Diş tedavisinde zirkonyum uygulamanın porselene oranla daha doğal göründüğünü belirten Dt. Sevi, uygulamanın yapılış sürecini şu şekilde anlattı; 

  “Zirkonyum gerektiği takdirde diş tedavisinde kullanılan, metal özellik gösteren bir elementtir. Önceleri porselen kaplama kullanılarak diş tedavisi yapılırken son yıllarda zirkonyum diş kaplamasının kullanımı artmaya başlamıştır. Bu tedavi gerektiği takdirde her yaşta yapılabilir. Ancak 18-20 yaşına kadar gelişim döneminde olunması ve çenenin büyümesi neticesinde aralanmalar gözlemleneceği için önerilmez. Zirkonyum tedavisi diş bozuklukları, kayıpları vb. durumlar sonucu gerekli görülebilir. Porselene göre daha doğal bir diş görünüm verdiği için daha çok tercih edilir. Bu işlemde öncelikle diş, metal destekli kaplamada olduğu gibi küçültülür. Diş eti sağlıklı duruma geldiğinde, özel ölçülerle ve ağza uygun kaşıklarla hassas bir şekilde ölçü alınır. Laboratuvar ortamında, dişe en uygun renkte zirkonyum alt yapısı ve üzerine de porselen üst yapısı işlenerek klinik ortamda dişe uyumu sağlanır ve hasta onayı sonrasında ağıza yerleştirilir.

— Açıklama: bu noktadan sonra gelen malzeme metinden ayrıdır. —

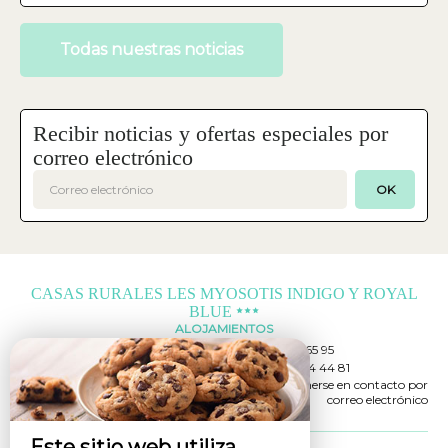
Todas nuestras noticias
Recibir noticias y ofertas especiales por
correo electrónico
OK
CASAS RURALES LES MYOSOTIS INDIGO Y ROYAL
BLUE
ALOJAMIENTOS
Casas rurales Les Myosotis Indigo y
+32 61 26 65 95
Royal Blue
+32 494 84 44 81
12, Place De La Mairie,
Ponerse en contacto por
Morhet,
correo electrónico
6640 VAUX SUR SURE - BELGIQUE
Este sitio web utiliza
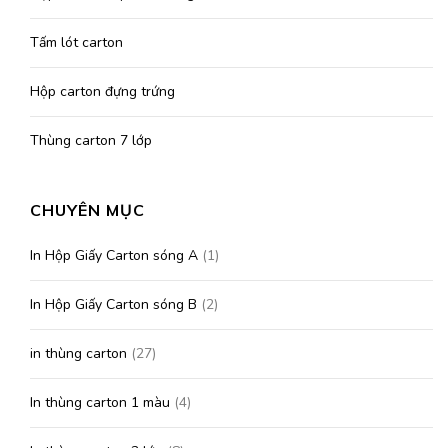
Tấm lót carton
Hộp carton đựng trứng
Thùng carton 7 lớp
CHUYÊN MỤC
In Hộp Giấy Carton sóng A
(1)
In Hộp Giấy Carton sóng B
(2)
in thùng carton
(27)
In thùng carton 1 màu
(4)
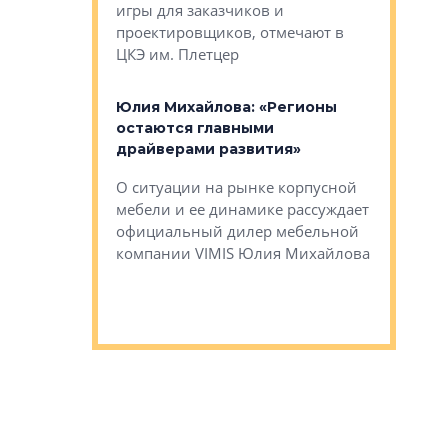
игры для заказчиков и
управлен
проектировщиков, отмечают в
поиска ко
ЦКЭ им. Плетцер
ГК «Глоба
: «Будущее за
к меняется
лей»
Юлия Михайлова: «Регионы
Алексей 
остаются главными
«Вертика
рают те
драйверами развития»
не новый
еще больше
стиничному
О ситуации на рынке корпусной
О том, по
верены в УК
мебели и ее динамике рассуждает
экспертиз
официальный дилер мебельной
преимущес
компании VIMIS Юлия Михайлова
гендирект
Алексей 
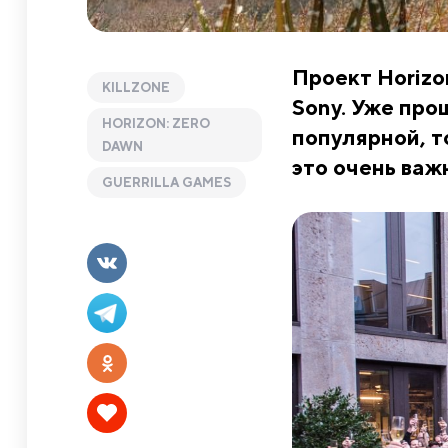
Проект Horizo
KILLZONE
Sony. Уже про
HORIZON: ZERO
популярной, т
DAWN
это очень важ
GUERRILLA GAMES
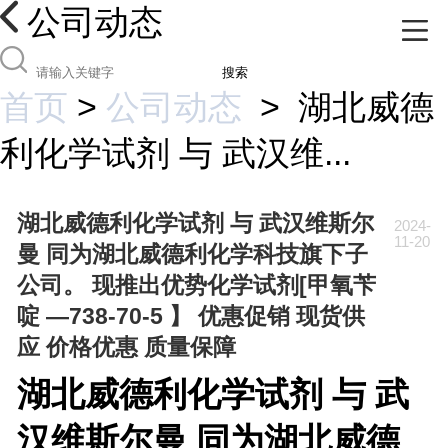
公司动态
搜索
首页
>
公司动态
>
湖北威德
利化学试剂 与 武汉维...
湖北威德利化学试剂 与 武汉维斯尔
2024-
11-20
曼 同为湖北威德利化学科技旗下子
公司。 现推出优势化学试剂[甲氧苄
啶 —738-70-5 】 优惠促销 现货供
应 价格优惠 质量保障
湖北威德利化学试剂 与 武
汉维斯尔曼 同为湖北威德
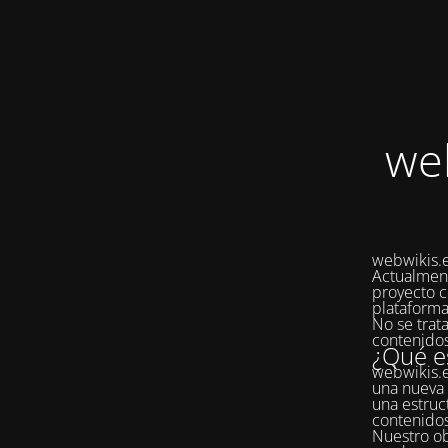
we
webwikis.e
Actualmen
proyecto c
plataforma
No se trat
contenidos
¿Qué e
webwikis.e
una nueva 
una estruc
contenido
Nuestro ob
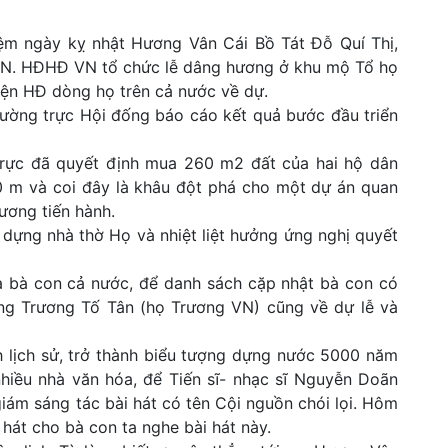
iệm ngày kỵ nhật Hương Vân Cái Bồ Tát Đỗ Quí Thị,
 VN. HĐHĐ VN tổ chức lễ dâng hương ở khu mộ Tổ họ
iện HĐ dòng họ trên cả nước về dự.
hường trực Hội đống báo cáo kết quả bước đầu triển
trực đã quyết định mua 260 m2 đất của hai hộ dân
 m và coi đây là khâu đột phá cho một dự án quan
ương tiến hành.
 dựng nhà thờ Họ và nhiệt liệt hưởng ứng nghị quyết
 bà con cả nước, để danh sách cặp nhật bà con có
ông Trương Tố Tân (họ Trương VN) cũng về dự lễ và
 lịch sử, trở thành biểu tượng dựng nước 5000 năm
hiều nhà văn hóa, để Tiến sĩ- nhạc sĩ Nguyễn Doãn
giám sáng tác bài hát có tên Cội nguồn chói lọi. Hôm
à hát cho bà con ta nghe bài hát này.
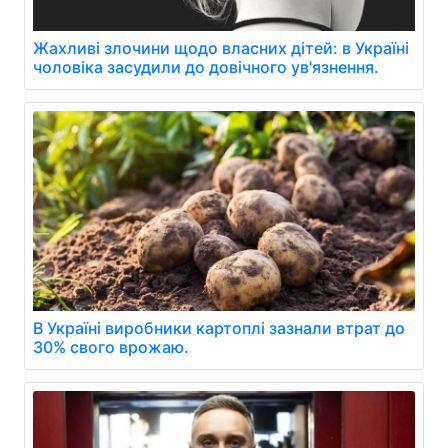
Жахливі злочини щодо власних дітей: в Україні
чоловіка засудили до довічного ув'язнення.
В Україні виробники картоплі зазнали втрат до
30% свого врожаю.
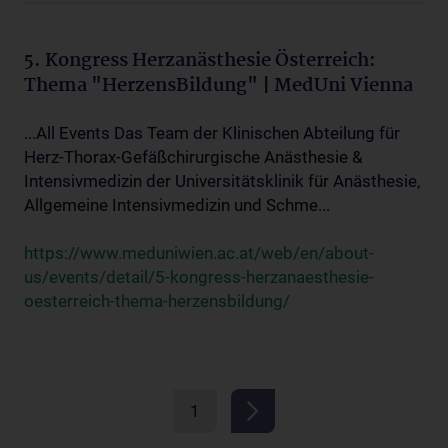
5. Kongress Herzanästhesie Österreich:
Thema "HerzensBildung" | MedUni Vienna
...All Events Das Team der Klinischen Abteilung für
Herz-Thorax-Gefäßchirurgische Anästhesie &
Intensivmedizin der Universitätsklinik für Anästhesie,
Allgemeine Intensivmedizin und Schme...
https://www.meduniwien.ac.at/web/en/about-
us/events/detail/5-kongress-herzanaesthesie-
oesterreich-thema-herzensbildung/
1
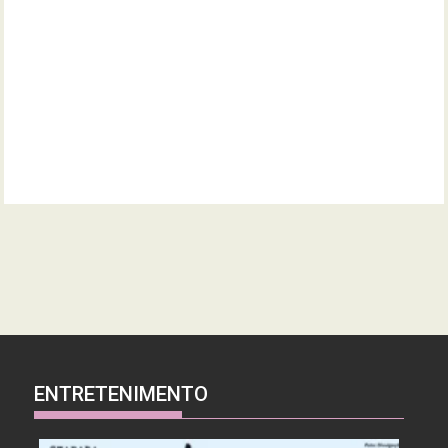
ENTRETENIMENTO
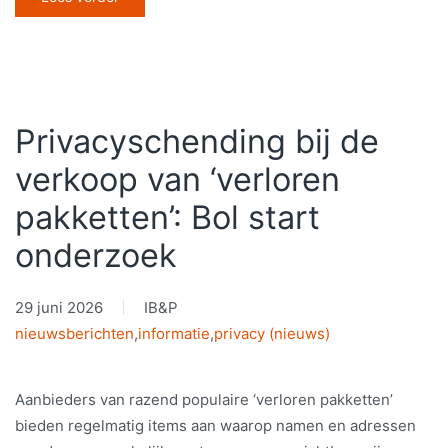
Privacyschending bij de
verkoop van ‘verloren
pakketten’: Bol start
onderzoek
29 juni 2026
IB&P
nieuwsberichten
,
informatie
,
privacy (nieuws)
Aanbieders van razend populaire ‘verloren pakketten’
bieden regelmatig items aan waarop namen en adressen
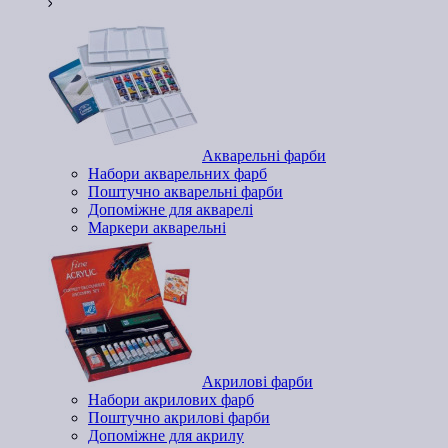
Акварельні фарби
Набори акварельних фарб
Поштучно акварельні фарби
Допоміжне для акварелі
Маркери акварельні
Акрилові фарби
Набори акрилових фарб
Поштучно акрилові фарби
Допоміжне для акрилу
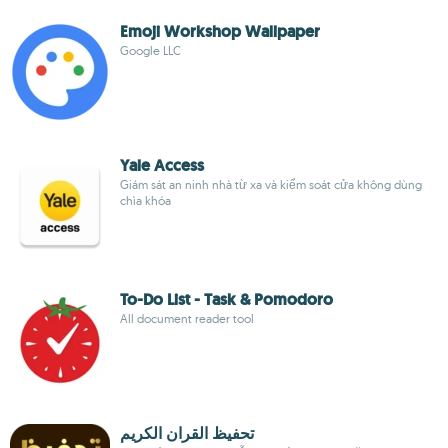
Emoji Workshop Wallpaper
Google LLC
Yale Access
Giám sát an ninh nhà từ xa và kiểm soát cửa không dùng
chìa khóa
To-Do List - Task & Pomodoro
All document reader tool
تحفيظ القران الكريم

 İlk defa bu işlemle karşılaşan hastalarımızın zirkonyumla ilgili daha merak ettiği pek çok soru bulunmakta, bu yazımızda sizler için onlara ışık tutmaya çalışacağız. Öncelikle belirtmeliyiz ki diş kaplamaları metal destekli ve metal desteksiz olarak ana iki grupta incelenir. Metal desteksiz grupta olan ve porselen diş kaplaması yerine kullanılmaya başlanan zirkonyumun tercih edilmesinin en büyük sebeplerinin başında dişlere verdiği doğal görünüm gelir. Bu kaplama porselen kaplamanın aksine koyu renkte değildir ve diş etinin çevresinden siyah bir yansımaya neden olmaz. Bunun yanında zirkonyum porselene oranla diş etleri ile daha çok uyum gösterir. Aynı zamanda zirkonyumlu diş tedavisinin uygulamasının pratik olması da tercih edilmesinin nedenleri arasında yer almaktadır. Bu tedaviye başvuran hastalarımızın kafasını kurcalayan diğer bir soru da yaptırdıkları işlemin ne kadar kalıcı olacağıdır. Normalde her kuron-köprü restorasyonunun ortalama ömrü 5-7 yıldır. Ancak dişeti çekilmesi gibi herhangi bir doku değişikliği olmazsa ve hastanın ağız hijyeni iyi ise, zirkonyumlarda herhangi bir hasar meydana gelmediyse, daha uzun yıllar da kullanılabilir.  Bu tedavinin tek başına, herhangi bir sebep olmaksızın başarısız olması enderdir, ancak bazı travmalar sonucu istisnai durumlar meydana gelip tacın kırılması da olasıdır. Kronlar, herhangi bir şekilde çürümezler fakat yeterli ağız ve diş bakımı sağlanmazsa kaplamanın altında bulunan diş çürüyebilir. Acısız bir işlem olsa da bitişinde kısa bir süre devam edecek ağrılara sebep olabilir. Genelde iki veya üç seans süren bu işlemdir.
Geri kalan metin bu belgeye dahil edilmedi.